Luther et la Bible
La fin du Moyen Âge est marquée par la crainte du Jugement dernier. Luther ressent cette peur avec une grande intensité. Cependant sa lecture de la Bible va lui ouvrir un nouveau chemin
Conscients de ses capacités intellectuelles, ses supérieurs lui ont confié l’enseignement des Écritures. Il passe donc beaucoup de temps à étudier les textes. Un jour entre 1513 et 1518, ce verset retient son attention : « Le juste vivra par la foi » (épître aux Romains 1.17). Son salut ne dépend pas de lui : cette révélation le libère. Dans une lettre du 31 mars 1518, il confie à son confesseur Staupitz : « J’enseigne maintenant que les hommes doivent mettre leur confiance uniquement en Jésus-Christ, et non dans leurs prières, leurs mérites ou leurs bonnes œuvres. »
Justifier par sa foi
Une trentaine d’années plus tard, il gardera le souvenir de cette expérience fondatrice : « Pendant que je méditais, nuit et jour, et que j’examinais l’enchaînement de ces mots : “La justice de Dieu est révélée dans l’Évangile, comme il est écrit : ‘le juste vivra par la foi’‘ je commençais à comprendre que la justice de Dieu signifie ici la justice que Dieu donne et par laquelle le juste vit, s’il a la foi ».
Il ne faudrait pas voir dans le sola scriptura (par l’écriture seule) l’unique principe de la Réforme luthérienne : il n’est ni le seul, ni même le premier.
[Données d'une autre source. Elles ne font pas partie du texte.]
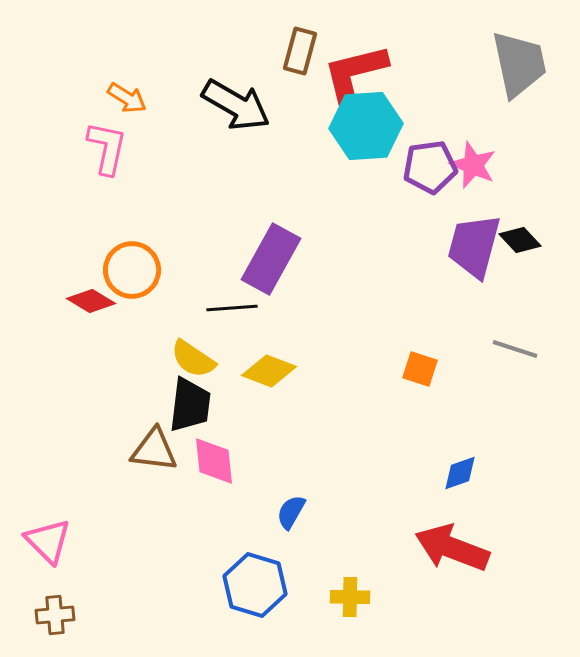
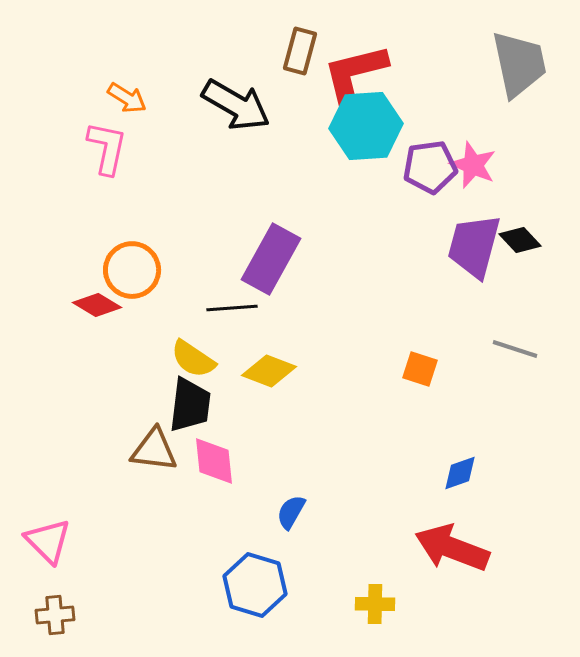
red diamond: moved 6 px right, 4 px down
yellow cross: moved 25 px right, 7 px down
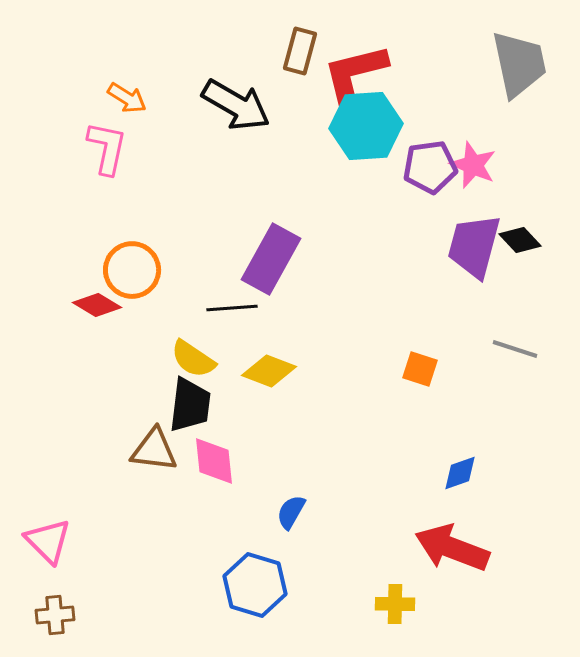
yellow cross: moved 20 px right
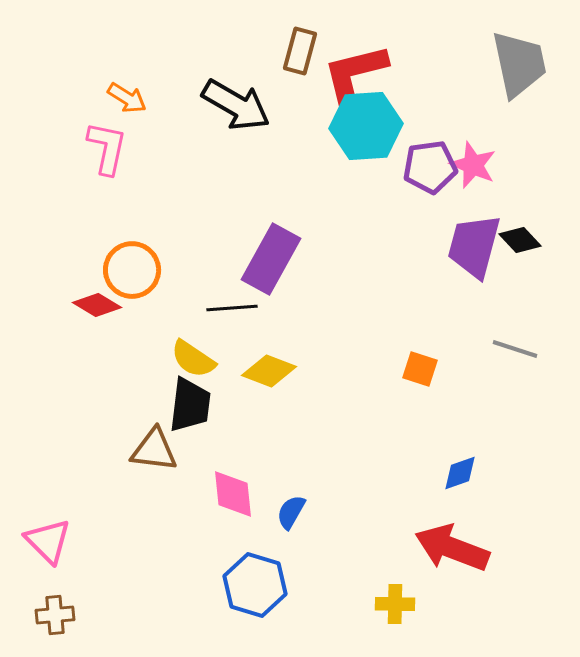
pink diamond: moved 19 px right, 33 px down
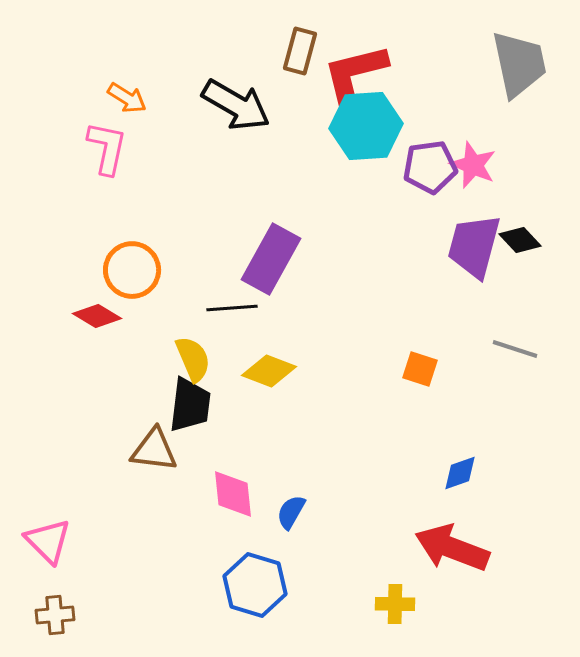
red diamond: moved 11 px down
yellow semicircle: rotated 147 degrees counterclockwise
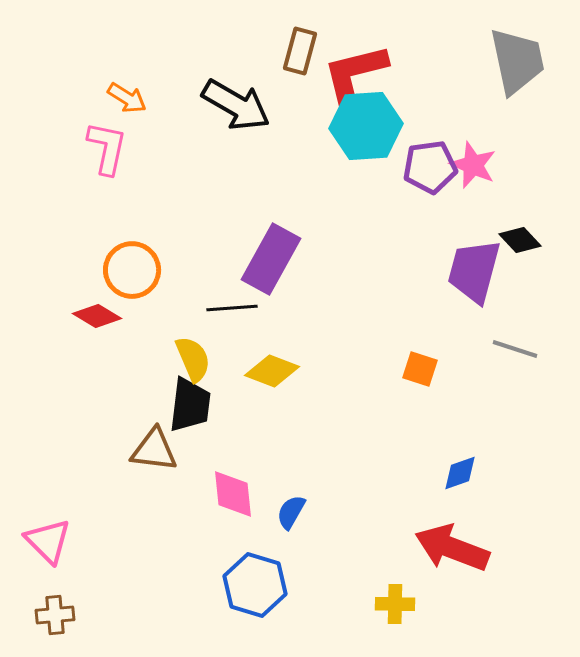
gray trapezoid: moved 2 px left, 3 px up
purple trapezoid: moved 25 px down
yellow diamond: moved 3 px right
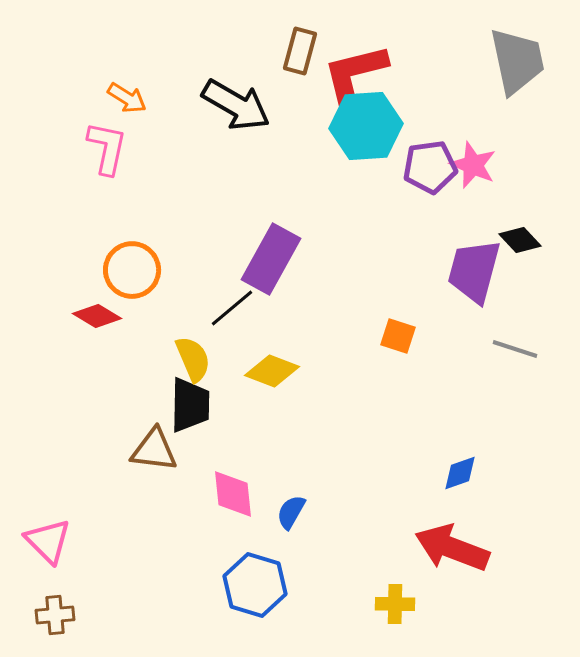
black line: rotated 36 degrees counterclockwise
orange square: moved 22 px left, 33 px up
black trapezoid: rotated 6 degrees counterclockwise
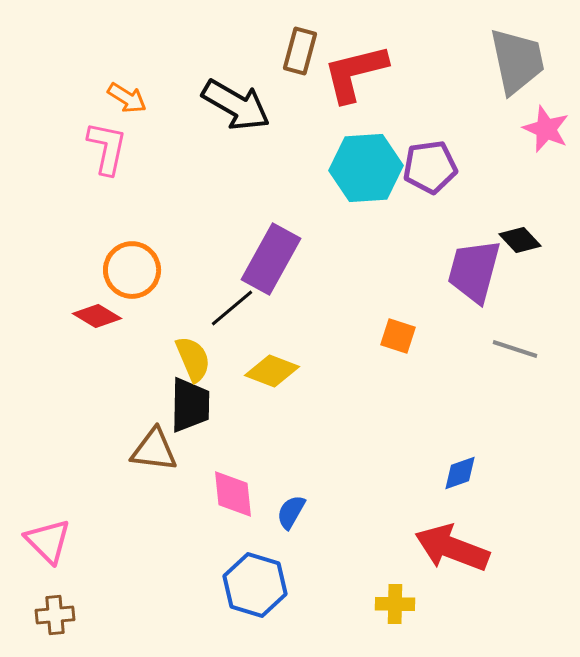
cyan hexagon: moved 42 px down
pink star: moved 73 px right, 36 px up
On ne peut le dissocier de deux autres : le sola gratia (par la grâce seule) et le sola fide (par la foi seule). Et s’il fallait n’en privilégier qu’un, il serait plus juste de retenir le sola gratia, que Luther prend comme clef herméneutique, c’est-à-dire comme la clef qui permet d’interpréter toute l’Écriture. Ainsi, Luther ne met pas tous les textes bibliques sur le même plan, car certains parlent plus directement du Christ, cette parole de Dieu adressée à l’humanité.
La Bible pour tous
Au même titre que les sacrements, la prédication offre au croyant cette parole de vie qui lui permet de ne pas rester enfermé sur lui-même. C’est le salut extra nos, un salut qui vient d’un Autre : de Dieu.
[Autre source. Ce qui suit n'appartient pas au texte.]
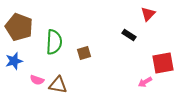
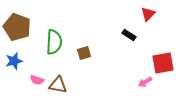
brown pentagon: moved 2 px left
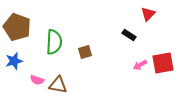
brown square: moved 1 px right, 1 px up
pink arrow: moved 5 px left, 17 px up
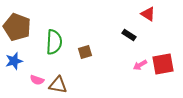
red triangle: rotated 42 degrees counterclockwise
red square: moved 1 px down
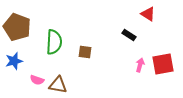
brown square: rotated 24 degrees clockwise
pink arrow: rotated 136 degrees clockwise
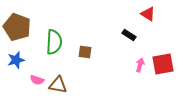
blue star: moved 2 px right, 1 px up
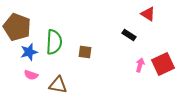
blue star: moved 13 px right, 8 px up
red square: rotated 15 degrees counterclockwise
pink semicircle: moved 6 px left, 5 px up
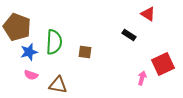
pink arrow: moved 2 px right, 13 px down
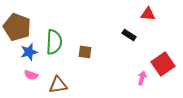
red triangle: rotated 28 degrees counterclockwise
red square: rotated 10 degrees counterclockwise
brown triangle: rotated 18 degrees counterclockwise
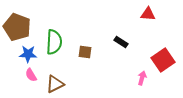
black rectangle: moved 8 px left, 7 px down
blue star: moved 1 px left, 2 px down; rotated 18 degrees clockwise
red square: moved 4 px up
pink semicircle: rotated 40 degrees clockwise
brown triangle: moved 3 px left, 1 px up; rotated 18 degrees counterclockwise
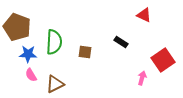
red triangle: moved 4 px left, 1 px down; rotated 21 degrees clockwise
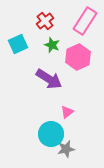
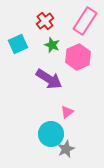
gray star: rotated 12 degrees counterclockwise
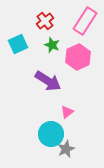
purple arrow: moved 1 px left, 2 px down
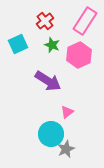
pink hexagon: moved 1 px right, 2 px up
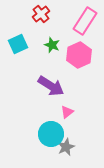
red cross: moved 4 px left, 7 px up
purple arrow: moved 3 px right, 5 px down
gray star: moved 2 px up
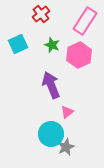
purple arrow: moved 1 px up; rotated 144 degrees counterclockwise
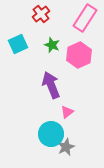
pink rectangle: moved 3 px up
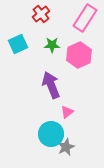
green star: rotated 21 degrees counterclockwise
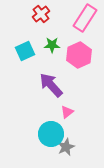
cyan square: moved 7 px right, 7 px down
purple arrow: rotated 20 degrees counterclockwise
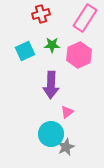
red cross: rotated 24 degrees clockwise
purple arrow: rotated 136 degrees counterclockwise
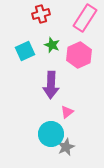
green star: rotated 21 degrees clockwise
Mais Luther comprend qu’il ne pourra réformer l’Église que si la Bible est lue par l’ensemble du peuple chrétien. À l’époque, les populations de l’espace germanique parlent divers dialectes. Lorsqu’en 1521 il est mis en sécurité par Frédéric le sage dans le château de la Wartburg, il s’attelle à la traduction du Nouveau Testament en forgeant une langue pouvant être comprise par tous. Il considère comment parlent la mère de famille, les enfants dans les rues, l’homme du commun sur les marchés et en utilisant leurs mots pour qu’ils comprennent et voient que l’on parle allemand avec eux (Lettre sur l’art de traduire).
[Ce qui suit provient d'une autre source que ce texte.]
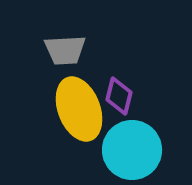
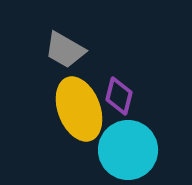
gray trapezoid: rotated 33 degrees clockwise
cyan circle: moved 4 px left
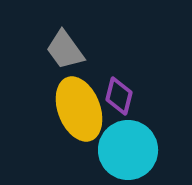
gray trapezoid: rotated 24 degrees clockwise
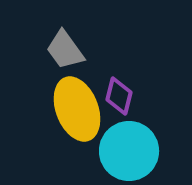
yellow ellipse: moved 2 px left
cyan circle: moved 1 px right, 1 px down
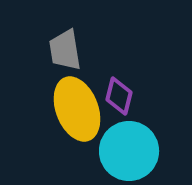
gray trapezoid: rotated 27 degrees clockwise
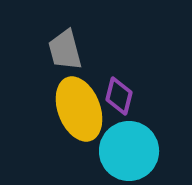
gray trapezoid: rotated 6 degrees counterclockwise
yellow ellipse: moved 2 px right
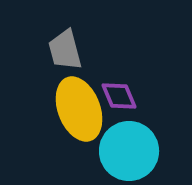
purple diamond: rotated 36 degrees counterclockwise
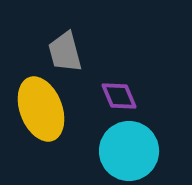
gray trapezoid: moved 2 px down
yellow ellipse: moved 38 px left
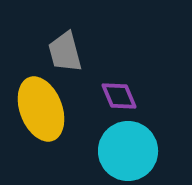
cyan circle: moved 1 px left
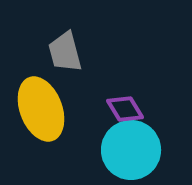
purple diamond: moved 6 px right, 13 px down; rotated 9 degrees counterclockwise
cyan circle: moved 3 px right, 1 px up
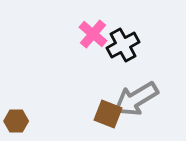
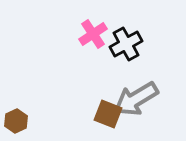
pink cross: rotated 16 degrees clockwise
black cross: moved 3 px right, 1 px up
brown hexagon: rotated 25 degrees counterclockwise
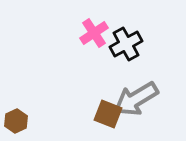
pink cross: moved 1 px right, 1 px up
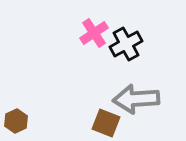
gray arrow: rotated 27 degrees clockwise
brown square: moved 2 px left, 9 px down
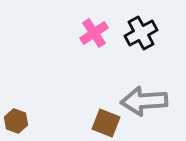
black cross: moved 15 px right, 11 px up
gray arrow: moved 8 px right, 2 px down
brown hexagon: rotated 15 degrees counterclockwise
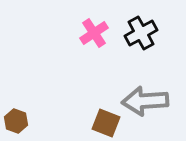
gray arrow: moved 1 px right
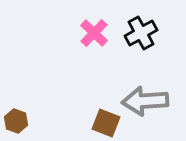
pink cross: rotated 12 degrees counterclockwise
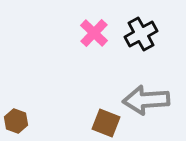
black cross: moved 1 px down
gray arrow: moved 1 px right, 1 px up
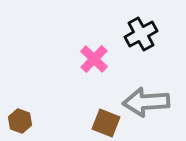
pink cross: moved 26 px down
gray arrow: moved 2 px down
brown hexagon: moved 4 px right
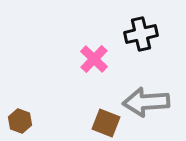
black cross: rotated 16 degrees clockwise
Le Nouveau Testament est traduit en dix mois et publié en 1522. Douze ans plus tard, en 1534, Luther arrive à bout de l’Ancien Testament. Grâce à l’imprimerie, la Bible complète est désormais à la disposition du plus grand nombre. Par la beauté et la vigueur de ses images, ce monument de la littérature a facilité l’unification de la langue allemande.